JAMES DICKSON PHILLIPS, Circuit Judge, concurring and dissenting:
On this appeal Chaplain raised several issues: whether the scope of the conduct charged to him in his summary convictions could properly be considered to extend past that specifically identified by the district judge at the time of the convictions; whether, properly considered as to scope, the conduct сharged could properly have been adjudged to constitute direct contempt; and whether in any event the district judge who adjudged him in direct contempt was disqualified at the time to do so. The majority holds against Chaplain on each of these issues. I fully concur with the holdings and with the court‘s opinion on all but the last issue. On that, I respectfully disagree, believing that, regrettably, the district judge had become so openly embroiled in personal controversy with Chaplain that his impartiality to adjudge guilt was reasonably open to question аnd that in consequence he was disqualified to convict summarily.
I
As the majority rightly points out, the judicial power summarily to convict and punish for contempt of court is an inherent power based upon a fundamental necessity in the administration of justice. Maj. op. 1275. Equally fundamental, however, and undoubtedly of even more eminent heritage is the right of any person accused of crime1 to have guilt adjudicated by an impartial tribunal. See Tumey v. Ohio, 273 U.S. 510 (1927). Of necessity, in summary contempt convictions, inherent judicial power may clash with individual right. So they do here where the impartiality of a sorely-pressed trial judge to adjudge guilt summarily was duly challenged below and here on appeal. The issue being thus squarely raised, we must try to strike the proper balance in this admittedly hard case.2
II
By its very nature the summary contempt power contemplates that it shall be exercised by the judge in whose presence the contumacious conduct occurs. Accordingly, the rule governing criminal contempt proceedings literally provides for disqualification of the judge only in cases of indirect contempt where “the contempt chаrged involves disrespect to or criticism of [the] judge,” and where a plenary proceeding may be provided.
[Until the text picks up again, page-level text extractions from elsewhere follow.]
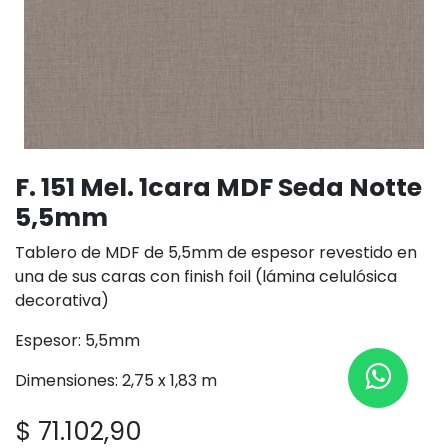
F. 151 Mel. 1cara MDF Seda Notte
5,5mm
Tablero de MDF de 5,5mm de espesor revestido en
una de sus caras con finish foil (lámina celulósica
decorativa)
Espesor: 5,5mm
Dimensiones: 2,75 x 1,83 m
$
71.102,90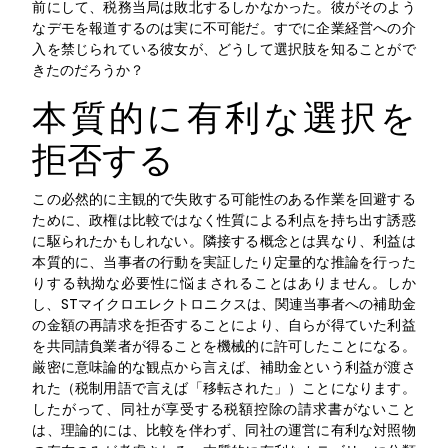
前にして、税務当局は敗北するしかなかった。彼がそのよう
なデモを報道するのは実に不可能だ。すでに企業経営への介
入を禁じられている彼女が、どうして選択肢を知ることがで
きたのだろうか？
本質的に有利な選択を
拒否する
この必然的に主観的で失敗する可能性のある作業を回避する
ために、政権は比較ではなく性質による利点を持ち出す誘惑
に駆られたかもしれない。隣接する概念とは異なり、利益は
本質的に、当事者の行動を実証したり定量的な推論を行った
りする執拗な必要性に悩まされることはありません。しか
し、STマイクロエレクトロニクスは、関連当事者への補助金
の金額の再請求を拒否することにより、自らが得ていた利益
を共同請負業者が得ることを機械的に許可したことになる。
厳密に意味論的な観点から言えば、補助金という利益が渡さ
れた（税制用語で言えば「移転された」）ことになります。
したがって、同社が享受する税額控除の請求書がないこと
は、理論的には、比較を伴わず、同社の運営に有利な対照物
“Embroilment” is of course simply a shorthand characterization of a complex human situation incapable of accurate general definition for all possible circumstances. Just as contumacious conduct is infinite in its possible variety, so must be the variety of conduct properly thought to constitute disqualifying embroilment of judge with contemnor. As the majority has rightly written, conduct may be contumacious without being violent, vituperative, or physically obstructive. By like token, disqualifying embroilment must be thought to include conduct not comparably dramatic. Referred to the undergirding prinсiple of impartiality in adjudicating criminal guilt that it implements, I would consider the
The logical consequence of this is plain, and should be flatly recognized: a judge may in effect lose the power of summary contempt by becoming so embroiled. See United States v. Meyer, 462 F.2d 827, 841 (D.C.Cir.1972). Assessing whether he has so far crossed the line that he cannot properly invoke the power lies of course with the trial judge himself in the first instance; but enforcement of the principle ultimately devolves upon the appellate courts. In this, they face the difficult task of assessing the matter on the bаsis of a cold written record. Undoubtedly this may sometimes lead to disservice to a conscientious trial judge, the more so because the record must be read with a view to appearances, and not to the ascertainment of actual bias. For it has been recognized that “‘[s]uch a stringent rule may sometimes bar trial by judges who have no actual bias and who would do their very best to weigh the scales of justice equally between contending parties,’ but due process of law requires no less.” Taylor v. Hayes, 418 U.S. at 501 (quoting In re Murchison, 349 U.S. 133, 136 (1955)).3 Notwithstanding the difficulty, the obligation оf review requires the assessment.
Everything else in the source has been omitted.